Jenny Allen is re-releasing her book Anything: The prayer that unlocked my God and my Soul (now with a Bible study).
Here is my Anything story:
I stood crying in front of the phone. My toddler, kindergartner, and 2nd grader played quietly in the living room as I reached out my hand to make the call. When I dialed the number, a friendly voice asked how she could help me, and I told her I would have to drop my classes and quit school. She took my name, said she was sorry, and then goodbye. As I hung the phone back on the cradle, I looked to Heaven for help.
Lord, if I lay down my dream because of my husband or my children, I will resent them and this sacrifice. I will move forward, but somewhere in my heart I will hate them for making me choose. This dream is too big to deny. My whole life I have longed to go to college. I always knew someday I would have children and a family, but I never really thought about what that would be like. What I thought about was college. When the glossy magazine-like materials arrived weekly during my junior year, I gathered them in my bed and thumbed through the ivy covered pages. I dreamed of majoring in communication, living in a dorm, and spending time studying in the library.
Now, ten years and three kids later, the dream had been rekindled. My husband and and I had agreed that now that the kids were older, I could begin.
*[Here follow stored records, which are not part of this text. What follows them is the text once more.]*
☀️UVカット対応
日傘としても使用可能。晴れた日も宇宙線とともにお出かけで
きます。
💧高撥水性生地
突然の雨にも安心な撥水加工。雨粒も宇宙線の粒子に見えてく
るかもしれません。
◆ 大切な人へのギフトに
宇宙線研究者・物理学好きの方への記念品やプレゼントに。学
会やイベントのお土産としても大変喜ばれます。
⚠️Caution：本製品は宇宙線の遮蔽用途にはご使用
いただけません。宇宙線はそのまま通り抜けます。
I walked through the process, took the placement test, registered for classes, and arranged the world to clear a path for school. The day before the phone call, my husband had announced that my car was dead. It would need work, several thousand dollars worth, that we did not have. I already didn’t know how I was going to pay my tuition, but the broken down car presented an unsurmountable hurdle.
The crisis I faced in the fallout of the phone call was a matter of the heart. I had already made the decision to drop out, but now I had to figure out how to hold the decision so that it didn’t threaten to destroy my family. The dream deferred had to be accounted for and the only place I knew to look was toward my Heavenly Father. I sensed His Presence in my turmoil, and a question. Could I lay my dream at the feet of the One who knew my name? The One who had proven His love and commitment to me at Calvary? Would I trust Him to hold it with no promises… would I lay it down and let Him decide when or if college would be for me?
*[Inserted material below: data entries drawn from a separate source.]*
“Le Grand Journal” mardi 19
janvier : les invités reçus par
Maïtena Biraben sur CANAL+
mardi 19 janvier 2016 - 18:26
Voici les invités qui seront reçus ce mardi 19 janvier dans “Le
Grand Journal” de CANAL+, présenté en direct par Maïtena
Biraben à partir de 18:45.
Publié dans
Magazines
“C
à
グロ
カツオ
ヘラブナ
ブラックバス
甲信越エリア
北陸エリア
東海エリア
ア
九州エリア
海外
Together, we assessed my heart. I could blame my husband, or sacrifice this on the altar of motherhood, but if I was honest, I knew anger and resentment would be the result. This dream held power in my heart. This dream needed special attention. Would I lay my dream at His feet and trust Him alone to deal with it? There was little doubt, this was a nuclear dream for me. A dream that held the power to destroy. My little family was at stake and I had to choose. If I let it be about them, I could undermine our home, our future, our life together. I looked into His heart, I knew He alone was able to hold it. I could trust Him, because He loved me. I surrendered my dream there, on the kitchen floor. I found the sweet comfort of His love to be enough to carry me forward. Anything, Lord, anything.
PS- Six years later He did return the dream to me. But not before bringing me through a season of healing and restoration. When I said anything Lord, He met me in my mothering and used that time to bring health and vitality to my home and family. He saw the weaknesses and wounds of my heart and focused my attention on the most important things, my marriage and my children. For this I am truly grateful. Last summer we marked our 25th wedding anniversary at a renewal ceremony in our back yard. We celebrated the amazing life God has blessed us with, surrounded by our children, friends, and family.
When I entrusted my dream of going to college to Him, I imagined attending a community college and maybe the local college down the road. He had a different plan, one that eventually led to a prestigious women’s college and a summer at Yale University. The dream He returned was so much bigger and better than the one I handed Him. Today, I hold a masters degree and now I work to open doors to community college students.